See Repository Access for more details.

Install Development Dependencies

# Install yardstick with all dependencies
devtools::install_dev_deps()

# Load the package for development
devtools::load_all()

Understanding Yardstick’s Architecture

Package Organization

yardstick/
├── R/
│   ├── num-*.R          # Numeric metrics
│   ├── class-*.R        # Classification metrics
│   ├── prob-*.R         # Probability metrics
│   ├── surv-*.R         # Survival metrics
│   ├── aaa-*.R          # Core infrastructure
│   └── utils-*.R        # Internal utilities
├── tests/testthat/
│   ├── test-num-*.R
│   ├── test-class-*.R
│   └── _snaps/          # Snapshot test outputs
└── man-roxygen/         # Documentation templates

File Naming Conventions

Source files must follow strict naming:

  • Numeric: R/num-[name].RR/num-mae.R

  • Class: R/class-[name].RR/class-accuracy.R

  • Probability: R/prob-[name].RR/prob-roc_auc.R

  • Survival: R/surv-[name].RR/surv-concordance_survival.R

Test files must match:

  • R/num-mae.Rtests/testthat/test-num-mae.R

Working with Internal Functions

✅ You MUST Use Internal Helpers

When developing yardstick itself, always use existing internal functions - don’t reimplement what already exists:

# ✅ CORRECT - Use internal helper
mae_impl <- function(truth, estimate, case_weights = NULL) {
  errors <- abs(truth - estimate)
  yardstick_mean(errors, case_weights = case_weights)
}

# ❌ WRONG - Reimplementing existing functionality
mae_impl <- function(truth, estimate, case_weights = NULL) {
  errors <- abs(truth - estimate)
  if (is.null(case_weights)) {
    mean(errors)
  } else {
    weighted.mean(errors, w = as.double(case_weights))
  }
}

Why this matters: Internal helpers ensure consistency across all yardstick metrics and handle edge cases correctly. Reviewers will request changes if you reimplement existing functionality.

Common Internal Helpers

yardstick_mean() - Weighted Mean

Handles case weights consistently:

yardstick_mean <- function(x, case_weights = NULL) {
  if (is.null(case_weights)) {
    mean(x)
  } else {
    if (inherits(case_weights, c("hardhat_importance_weights",
                                 "hardhat_frequency_weights"))) {
      case_weights <- as.double(case_weights)
    }
    weighted.mean(x, w = case_weights)
  }
}

finalize_estimator_internal() - Estimator Selection

For multiclass metrics:

accuracy.data.frame <- function(data, truth, estimate,
                                estimator = NULL, ...,
                                call = rlang::caller_env()) {
  estimator <- finalize_estimator_internal(
    estimator,
    metric_class = "accuracy",
    call = call
  )

  # Rest of implementation
}

Validation Functions

# These provide consistent error messages
check_numeric_metric(truth, estimate, case_weights)
check_class_metric(truth, estimate, case_weights)
check_prob_metric(truth, estimate, case_weights)

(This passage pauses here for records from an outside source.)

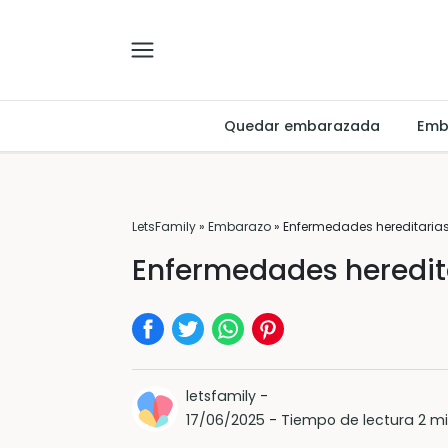
Quedar embarazada
Emb
LetsFamily
»
Embarazo
»
Enfermedades hereditaria
Enfermedades heredit
letsfamily
-
17/06/2025
-
Tiempo de lectura 2 m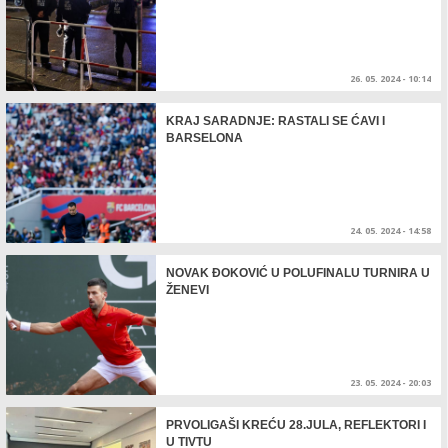
26. 05. 2024 - 10:14
KRAJ SARADNJE: RASTALI SE ĆAVI I
BARSELONA
24. 05. 2024 - 14:58
NOVAK ĐOKOVIĆ U POLUFINALU TURNIRA U
ŽENEVI
23. 05. 2024 - 20:03
PRVOLIGAŠI KREĆU 28.JULA, REFLEKTORI I
U TIVTU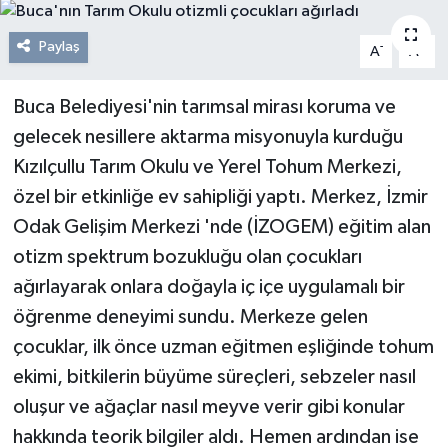
Resmi Reklam
Paylaş
-
+
A
A
Röportajlar
Buca Belediyesi'nin tarımsal mirası koruma ve
gelecek nesillere aktarma misyonuyla kurduğu
Kızılçullu Tarım Okulu ve Yerel Tohum Merkezi,
özel bir etkinliğe ev sahipliği yaptı. Merkez, İzmir
Odak Gelişim Merkezi 'nde (İZOGEM) eğitim alan
otizm spektrum bozukluğu olan çocukları
ağırlayarak onlara doğayla iç içe uygulamalı bir
öğrenme deneyimi sundu. Merkeze gelen
çocuklar, ilk önce uzman eğitmen eşliğinde tohum
ekimi, bitkilerin büyüme süreçleri, sebzeler nasıl
oluşur ve ağaçlar nasıl meyve verir gibi konular
hakkında teorik bilgiler aldı. Hemen ardından ise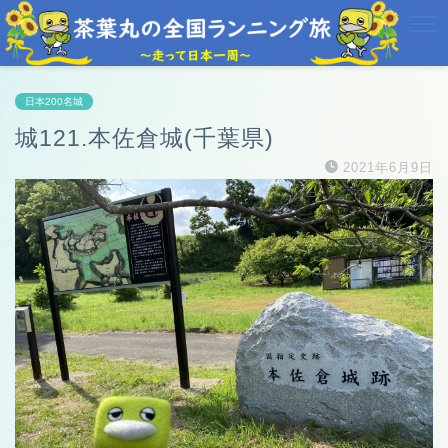
日本200名城
城121.本佐倉城(千葉県)
2021年6月9日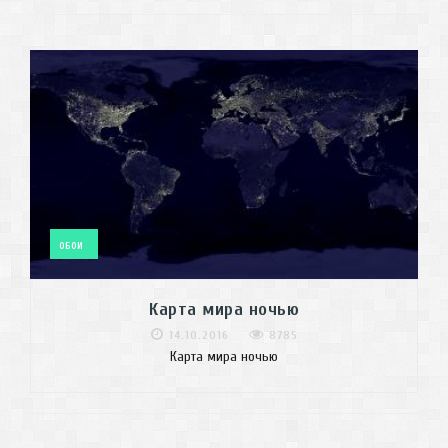
ОБОИ
Карта мира ночью
14.10.2016
8785
Карта мира ночью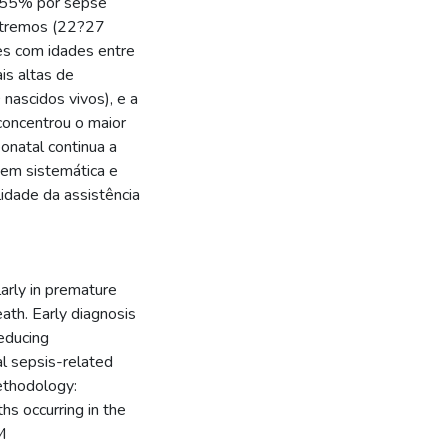
o 55% por sepse
xtremos (22?27
es com idades entre
is altas de
ascidos vivos), e a
concentrou o maior
onatal continua a
em sistemática e
lidade da assistência
larly in premature
eath. Early diagnosis
reducing
al sepsis-related
ethodology:
hs occurring in the
M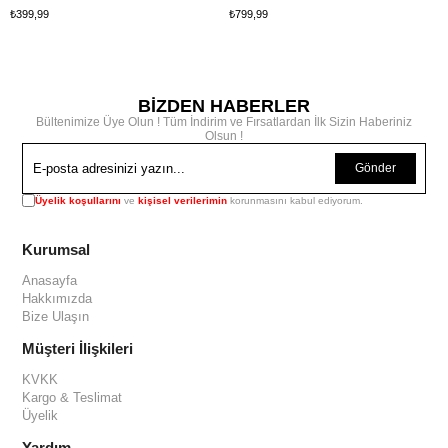
₺399,99
₺799,99
BİZDEN HABERLER
Bültenimize Üye Olun ! Tüm İndirim ve Fırsatlardan İlk Sizin Haberiniz
Olsun !
Gönder
Üyelik koşullarını
ve
kişisel verilerimin
korunmasını kabul ediyorum.
Kurumsal
Anasayfa
Hakkımızda
Bize Ulaşın
Müşteri İlişkileri
KVKK
Kargo & Teslimat
Üyelik
Yardım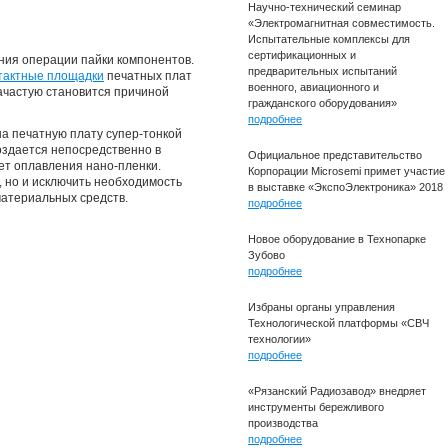
Научно-технический семинар
«Электромагнитная совместимость.
Испытательные комплексы для
сертификационных и
ния операции пайки компонентов.
предварительных испытаний
тактные площадки
печатных плат
военного, авиационного и
ачастую становится причиной
гражданского оборудования»
подробнее
а печатную плату супер-тонкой
оздается непосредственно в
Официальное представительство
ет оплавления нано-пленки.
Корпорации Microsemi примет участие
 но и исключить необходимость
в выставке «ЭкспоЭлектроника» 2018
атериальных средств.
подробнее
Новое оборудование в Технопарке
Зубово
подробнее
Избраны органы управления
Технологической платформы «СВЧ
технологии»
подробнее
«Рязанский Радиозавод» внедряет
инструменты бережливого
производства
подробнее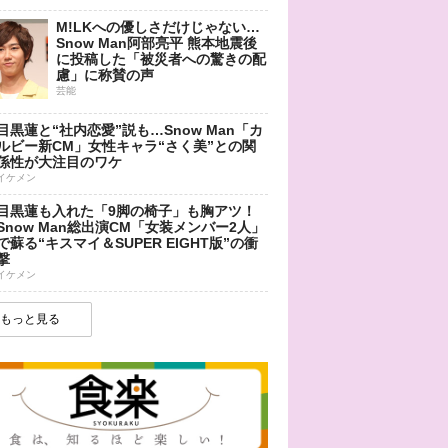
M!LKへの優しさだけじゃない…
Snow Man阿部亮平 熊本地震後
に投稿した「被災者への驚きの配
慮」に称賛の声
芸能
目黒蓮と“社内恋愛”説も…Snow Man「カ
ルビー新CM」女性キャラ“さく美”との関
係性が大注目のワケ
イケメン
目黒蓮も入れた「9脚の椅子」も胸アツ！
Snow Man総出演CM「女装メンバー2人」
で蘇る“キスマイ＆SUPER EIGHT版”の衝
撃
イケメン
もっと見る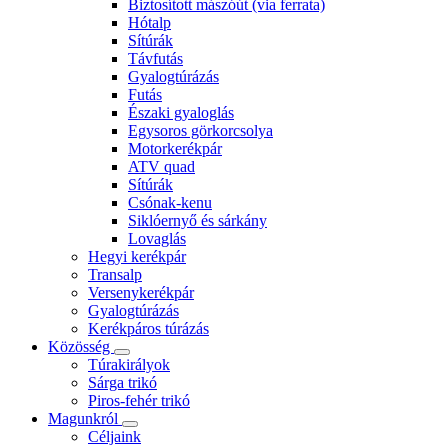
Biztosított mászóút (via ferrata)
Hótalp
Sítúrák
Távfutás
Gyalogtúrázás
Futás
Északi gyaloglás
Egysoros görkorcsolya
Motorkerékpár
ATV quad
Sítúrák
Csónak-kenu
Siklóernyő és sárkány
Lovaglás
Hegyi kerékpár
Transalp
Versenykerékpár
Gyalogtúrázás
Kerékpáros túrázás
Közösség
Túrakirályok
Sárga trikó
Piros-fehér trikó
Magunkról
Céljaink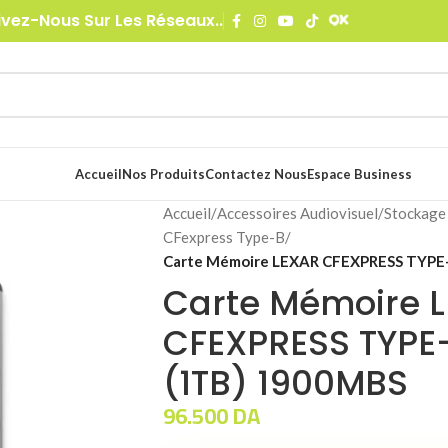
ivez-Nous Sur Les Réseaux..
Accueil
Nos Produits
Contactez Nous
Espace Business
Accueil
/
Accessoires Audiovisuel
/
Stockage
CFexpress Type-B
/
Carte Mémoire LEXAR CFEXPRESS TYPE
Carte Mémoire 
CFEXPRESS TYPE
(1TB) 1900MBS
96.500
DA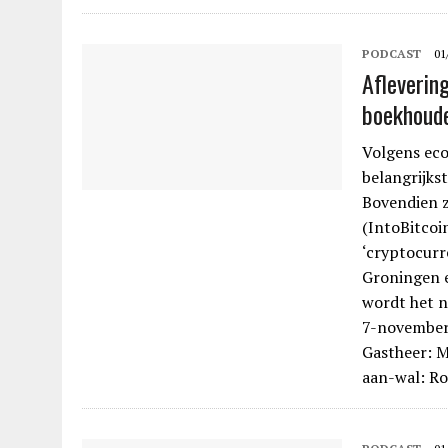
PODCAST
01
Aflevering
boekhoude
Volgens eco
belangrijks
Bovendien z
(IntoBitcoi
‘cryptocurr
Groningen e
wordt het n
7-november-
Gastheer: M
aan-wal: Ro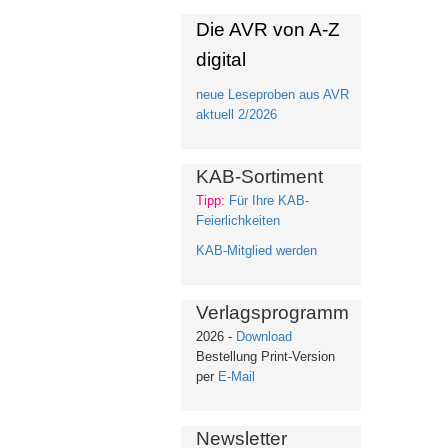
Die AVR von A-Z
digital
neue Leseproben aus AVR
aktuell 2/2026
KAB-Sortiment
Tipp:
Für Ihre KAB-
Feierlichkeiten
KAB-Mitglied werden
Verlagsprogramm
2026 -
Download
Bestellung Print-Version
per
E-Mail
Newsletter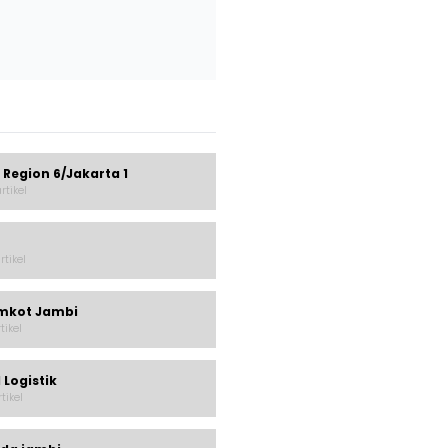
 Region 6/Jakarta 1
rtikel
rtikel
mkot Jambi
rtikel
 Logistik
rtikel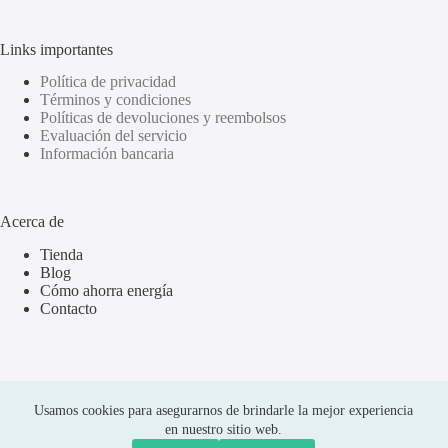
Links importantes
Política de privacidad
Términos y condiciones
Políticas de devoluciones y reembolsos
Evaluación del servicio
Información bancaria
Acerca de
Tienda
Blog
Cómo ahorra energía
Contacto
Usamos cookies para asegurarnos de brindarle la mejor experiencia
en nuestro sitio web.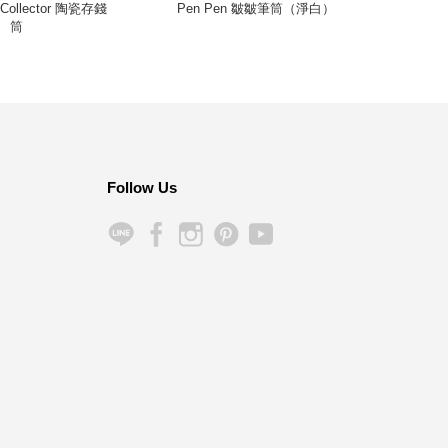
n Collector 陶瓷存錢
Pen Pen 皺皺筆筒（淨白）
Sto
筒
Follow Us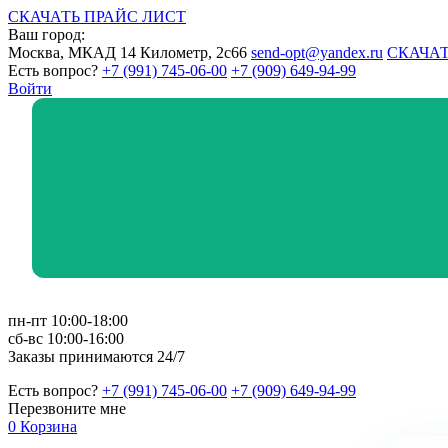
СКАЧАТЬ ПРАЙС ЛИСТ
Ваш город:
Москва, МКАД 14 Километр, 2с66
send-opt@yandex.ru
СКАЧАТ
Есть вопрос?
+7 (991) 745-06-00
+7 (909) 649-94-99
Войти
пн-пт 10:00-18:00
сб-вс 10:00-16:00
Заказы принимаются 24/7
Есть вопрос?
+7 (991) 745-06-00
+7 (909) 649-94-99
Перезвоните мне
0
Корзина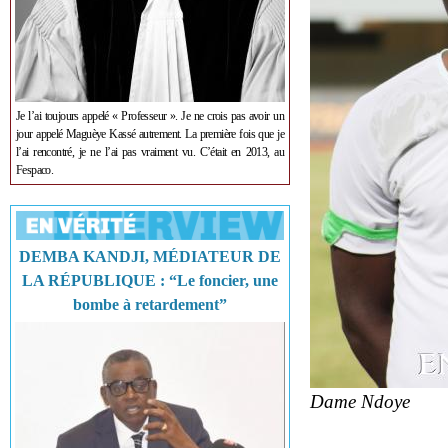
Je l’ai toujours appelé « Professeur ». Je ne crois pas avoir un
jour appelé Maguèye Kassé autrement. La première fois que je
l’ai rencontré, je ne l’ai pas vraiment vu. C’était en 2013, au
Fespaco.
DEMBA KANDJI, MÉDIATEUR DE
LA RÉPUBLIQUE : “Le foncier, une
bombe à retardement”
Dame Ndoye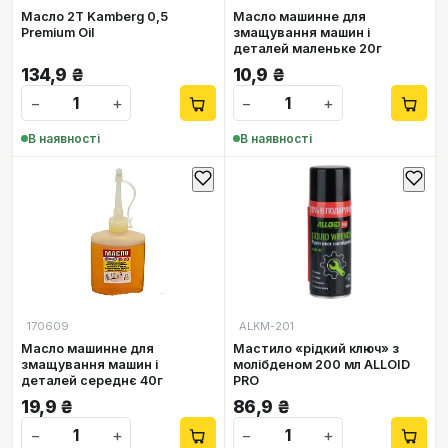
Масло 2Т Kamberg 0,5
Масло машинне для
Premium Oil
змащування машин і
деталей маленьке 20г
134,9
₴
10,9
₴
−
+
−
+
В наявності
В наявності
170609
ALKM-201
Масло машинне для
Мастило «рідкий ключ» з
змащування машин і
молібденом 200 мл ALLOID
деталей середнє 40г
PRO
19,9
₴
86,9
₴
−
+
−
+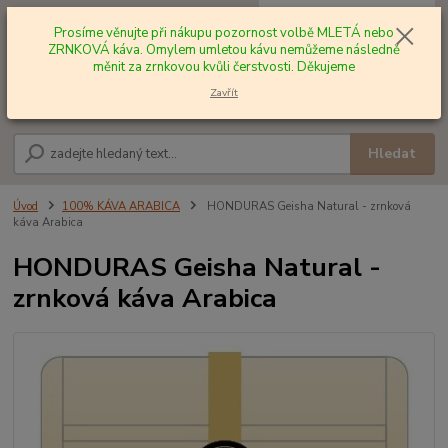
0
ks
+420 602 577 209
za
0,00 Kč
Prosíme věnujte při nákupu pozornost volbě MLETÁ nebo
ZRNKOVÁ káva. Omylem umletou kávu nemůžeme následně
měnit za zrnkovou kvůli čerstvosti. Děkujeme
Menu
Zavřít
Hledat
Úvod
100% KÁVA ARABICA
HONDURAS Geisha Natural - zrnková
káva Arabica
HONDURAS Geisha Natural -
zrnková káva Arabica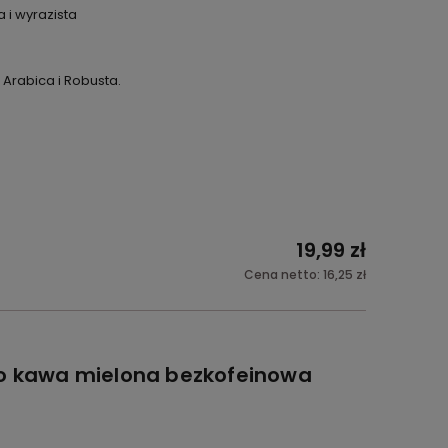
 i wyrazista
Arabica i Robusta.
19,99 zł
Cena netto:
16,25 zł
co kawa mielona bezkofeinowa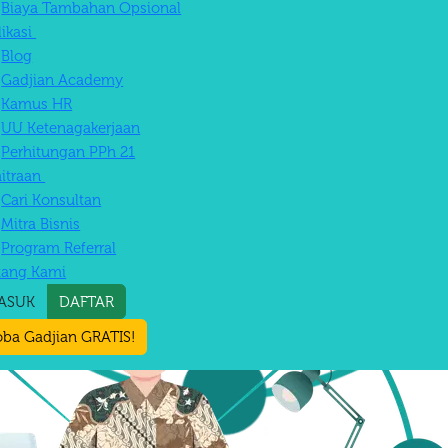
Biaya Tambahan Opsional
likasi
Blog
Gadjian Academy
Kamus HR
UU Ketenagakerjaan
Perhitungan PPh 21
itraan
Cari Konsultan
Mitra Bisnis
Program Referral
tang Kami
ASUK
DAFTAR
ba Gadjian GRATIS!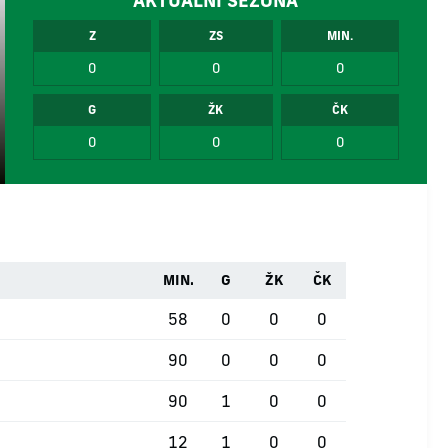
AKTUÁLNÍ SEZÓNA
Z
ZS
MIN.
0
0
0
G
ŽK
ČK
0
0
0
MIN.
G
ŽK
ČK
58
0
0
0
90
0
0
0
90
1
0
0
12
1
0
0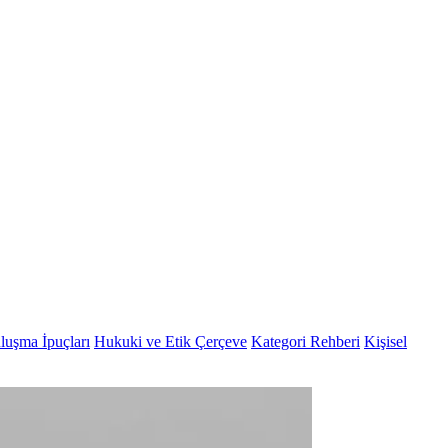
luşma İpuçları
Hukuki ve Etik Çerçeve
Kategori Rehberi
Kişisel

Finding Internal Functions

# List all internal functions
ls("package:yardstick", all.names = TRUE)

# Search in source
# grep -r "yardstick_" R/

# View source
yardstick:::yardstick_mean

See Best Practices (Source) for complete guide to internal functions.

❌ NO Package Prefix in Source Development

CRITICAL: When developing yardstick itself, never use yardstick:: prefix:

# ✅ CORRECT - No prefix (same package)
mae_impl <- function(truth, estimate, case_weights = NULL) {
  errors <- abs(truth - estimate)
  yardstick_mean(errors, case_weights = case_weights)
}

mae.data.frame <- function(data, truth, estimate, ...) {
  numeric_metric_summarizer(
    name = "mae",
    fn = mae_vec,
    data = data,
    ...
  )
}

# ❌ WRONG - Don't prefix your own package
mae_impl <- function(truth, estimate, case_weights = NULL) {
  errors <- abs(truth - estimate)
  yardstick::yardstick_mean(errors, case_weights = case_weights)
}

mae.data.frame <- function(data, truth, estimate, ...) {
  yardstick::numeric_metric_summarizer(
    name = "mae",
    fn = mae_vec,
    data = data,
    ...
  )
}

Why: You’re developing the package itself - these functions are in the same namespace and don’t need prefixing.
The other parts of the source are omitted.